Rookies: Die Heat hatten sich im Draft sehr darum bemüht, Shabazz Napier zu bekommen - auch, weil LeBron ihn zu seinem Lieblingsspieler erkoren hatte. Napier ist tatsächlich Teil der Rotation, hat bisher alle Spiele mitgemacht und im Schnitt 21,4 Minuten Spielzeit bekommen. Er tat sich bisher allerdings recht schwer, was sein PER von 9,2 reflektiert. Die Heat haben sich daher am Wochenende dazu entschieden, Napier vorerst in die D-League zu schicken, wo er Selbstvertrauen sammeln und spielerisch reifen soll.

Neben ihm findet sich mit James Ennis noch ein weiterer Rookie im Kader, der bisher bis auf ein Spiel alle mitgemacht hat und im Schnitt 14 Minuten bekommt. Mit einem unfassbaren Dunk über Rasual Butler sorgte er immerhin schon für eins der Highlights der jungen Saison, ansonsten hält sich sein Impact bisher jedoch in Grenzen.

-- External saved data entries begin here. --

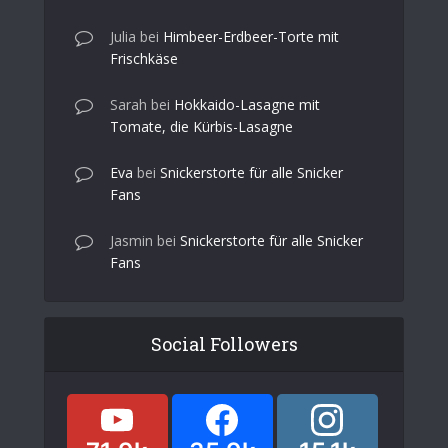
Julia
bei
Himbeer-Erdbeer-Torte mit
Frischkäse
Sarah
bei
Hokkaido-Lasagne mit
Tomate, die Kürbis-Lasagne
Eva
bei
Snickerstorte für alle Snicker
Fans
Jasmin
bei
Snickerstorte für alle Snicker
Fans
Social Followers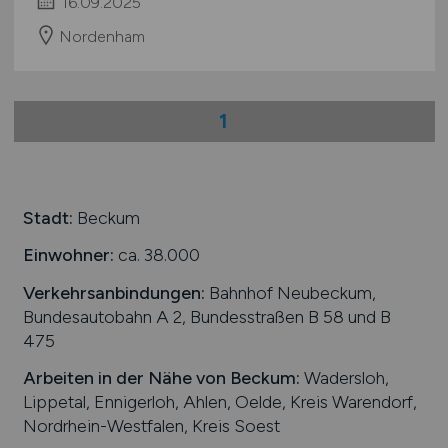
16.09.2025
Nordenham
1
Stadt:
Beckum
Einwohner:
ca. 38.000
Verkehrsanbindungen:
Bahnhof Neubeckum,
Bundesautobahn A 2, Bundesstraßen B 58 und B
475
Arbeiten in der Nähe von
Beckum
:
Wadersloh,
Lippetal, Ennigerloh, Ahlen, Oelde, Kreis Warendorf,
Nordrhein-Westfalen, Kreis Soest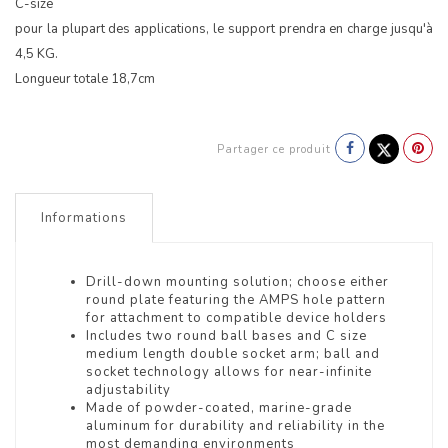
C-size
pour la plupart des applications, le support prendra en charge jusqu'à
4,5 KG.
Longueur totale 18,7cm
Partager ce produit
Informations
Drill-down mounting solution; choose either
round plate featuring the AMPS hole pattern
for attachment to compatible device holders
Includes two round ball bases and C size
medium length double socket arm; ball and
socket technology allows for near-infinite
adjustability
Made of powder-coated, marine-grade
aluminum for durability and reliability in the
most demanding environments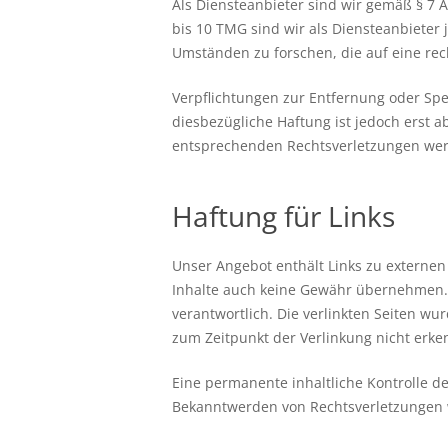
Als Diensteanbieter sind wir gemäß § 7 
bis 10 TMG sind wir als Diensteanbieter
Umständen zu forschen, die auf eine rech
Verpflichtungen zur Entfernung oder Sp
diesbezügliche Haftung ist jedoch erst 
entsprechenden Rechtsverletzungen wer
Haftung für Links
Unser Angebot enthält Links zu externen 
Inhalte auch keine Gewähr übernehmen. Fü
verantwortlich. Die verlinkten Seiten w
zum Zeitpunkt der Verlinkung nicht erke
Eine permanente inhaltliche Kontrolle de
Bekanntwerden von Rechtsverletzungen 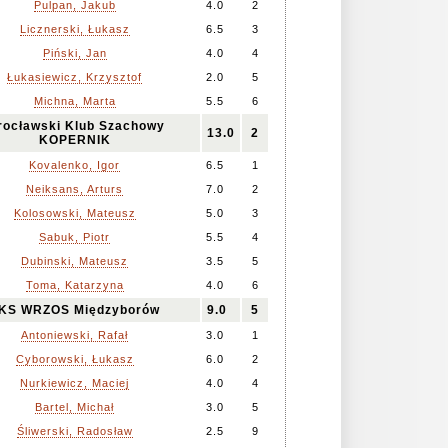
Pulpan, Jakub
4.0
2
Licznerski, Łukasz
6.5
3
Piński, Jan
4.0
4
Łukasiewicz, Krzysztof
2.0
5
Michna, Marta
5.5
6
ocławski Klub Szachowy
13.0
2
KOPERNIK
Kovalenko, Igor
6.5
1
Neiksans, Arturs
7.0
2
Kolosowski, Mateusz
5.0
3
Sabuk, Piotr
5.5
4
Dubinski, Mateusz
3.5
5
Toma, Katarzyna
4.0
6
KS WRZOS Międzyborów
9.0
5
Antoniewski, Rafał
3.0
1
Cyborowski, Łukasz
6.0
2
Nurkiewicz, Maciej
4.0
4
Bartel, Michał
3.0
5
Śliwerski, Radosław
2.5
9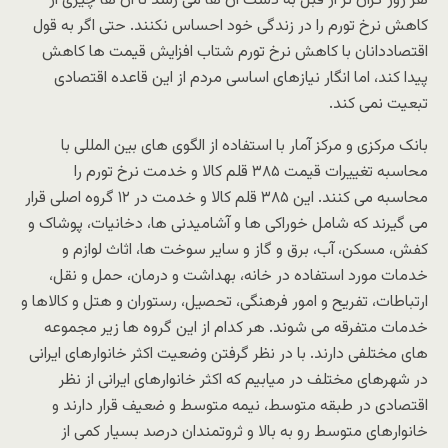
هر روز گران تر از قبل به دست آن ها می رسد تا آن ها چیزی از
کاهش نرخ تورم را در زندگی خود احساس نکنند. حتی اگر به قول
اقتصاددانان با کاهش نرخ تورم شتاب افزایش قیمت ها کاهش
پیدا کند، اما انگار نیازهای اساسی مردم از این قاعده اقتصادی
تبعیت نمی کند.
بانک مرکزی و مرکز آمار با استفاده از الگوی های بین المللی با
محاسبه تغییرات قیمت ۳۸۵ قلم کالا و خدمت نرخ تورم را
محاسبه می کنند. این ۳۸۵ قلم کالا و خدمت در ۱۲ گروه اصلی قرار
می گیرند که شامل خوراکی ها و آشامیدنی ها، دخانیات، پوشاک و
کفش، مسکن، آب، برق و گاز و سایر سوخت ها، اثاث لوازم و
خدمات مورد استفاده در خانه، بهداشت و درمان، حمل و نقل،
ارتباطات، تفریح و امور فرهنگی، تحصیل، رستوران و هتل و کالاها و
خدمات متفرقه می شوند. هر کدام از این گروه ها زیر مجموعه
های مختلفی دارند. با در نظر گرفتن وضعیت اکثر خانوارهای ایرانی
در شهرهای مختلف در میابیم که اکثر خانوارهای ایرانی از نظر
اقتصادی در طبقه متوسط، نیمه متوسط و ضعیف قرار دارند و
خانوارهای متوسط رو به بالا و ثروتمندان درصد بسیار کمی از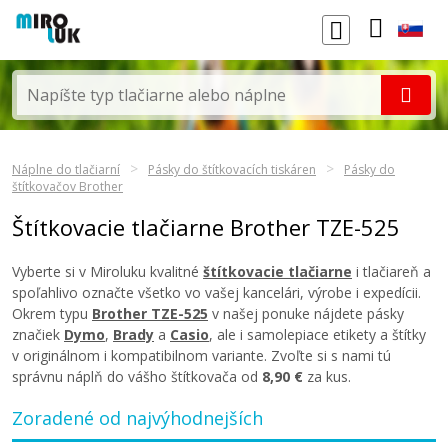
Náplne do tlačiarní
Pásky do štítkovacích tiskáren
Pásky do
štítkovačov Brother
Štítkovacie tlačiarne Brother TZE-525
Vyberte si v Miroluku kvalitné
štítkovacie tlačiarne
i tlačiareň a
spoľahlivo označte všetko vo vašej kancelári, výrobe i expedícii.
Okrem typu
Brother TZE-525
v našej ponuke nájdete pásky
značiek
Dymo
,
Brady
a
Casio
, ale i samolepiace etikety a štítky
v originálnom i kompatibilnom variante. Zvoľte si s nami tú
správnu náplň do vášho štítkovača od
8,90 €
za kus.
Zoradené od najvýhodnejších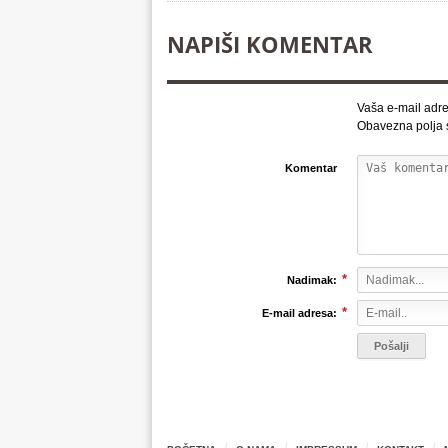
NAPIŠI KOMENTAR
Vaša e-mail adre
Obavezna polja
Komentar
*
Nadimak:
*
E-mail adresa: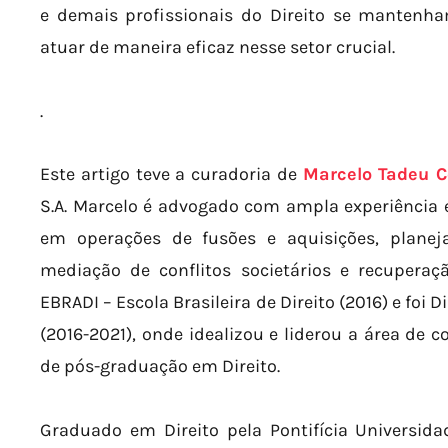
e demais profissionais do Direito se mantenha
atuar de maneira eficaz nesse setor crucial.
.
Este artigo teve a curadoria de
Marcelo Tadeu C
S.A. Marcelo é advogado com ampla experiência em
em operações de fusões e aquisições, planej
mediação de conflitos societários e recupera
EBRADI – Escola Brasileira de Direito (2016) e foi
(2016-2021), onde idealizou e liderou a área de c
de pós-graduação em Direito.
Graduado em Direito pela Pontifícia Universida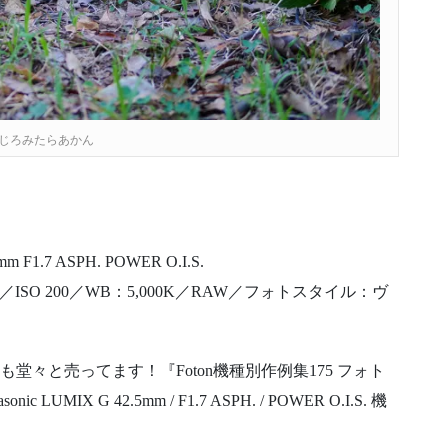
じろみたらあかん
mm F1.7 ASPH. POWER O.I.S.
正／ISO 200／WB：5,000K／RAW／フォトスタイル：ヴ
も堂々と売ってます！『Foton機種別作例集175 フォト
X G 42.5mm / F1.7 ASPH. / POWER O.I.S. 機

Die Bulls haben derweil mit Nikola Mirotic einen Rookie, der keine große Eingewöhnungszeit benötigt hat. Der Euro-Import führt alle Rookies in Sachen Player Efficiency Rating an (16,83) und ist von der Bank schon jetzt eine wichtige Option für Tom Thibodeau. Doug McDermott hatte dagegen noch Schwierigkeiten, sich ans Profi-Level zu gewöhnen. Jetzt ist er nach einer Knie-Operation ohnehin erstmal sechs bis acht Wochen außer Gefecht.

Stimmen:

Erik Spoelstra (Coach Heat) über Wade nach dem Spiel gegen Utah: "Er hat sich voll reingehangen. Wir waren ihm schon dankbar, dass er in seinem Zustand überhaupt da draußen war. Dann noch so ein Spiel zu machen, ist beeindruckend."

Tom Thibodeau (Coach Bulls) über Rose: "Wir gehen alle davon aus, dass er wieder der Alte wird. Er muss einen Schritt nach dem anderen machen. Dann gibt es keinen anderen wie ihn."

Derrick Rose (Bulls) über Mirotic: "Er hat keine Ahnung, wie gut er ist. Er ist großartig, weil er das Spiel versteht. Er ist unglaublich vielseitig."

Prognose: Für die Heat steht eigentlich mehr auf dem Spiel. Sie haben zuletzt ziemlich schlecht ausgesehen und müssen sich sogar in der miesen Eastern Conference irgendwann nach hinten umschauen, wenn sie in den Playoffs nicht in der ersten Runde rausfliegen möchten. An Motivation wird es gegen den Rivalen nicht fehlen.

Das gilt allerdings auch für die Bulls, die mit Sicherheit gerne ein Statement setzen wollen. Insgesamt hat Chicago einfach mehr Waffen und wird sich den Sieg wohl nicht nehmen lassen, zumal die Bulls auswärts bisher ohnehin besser sind als in Chicago.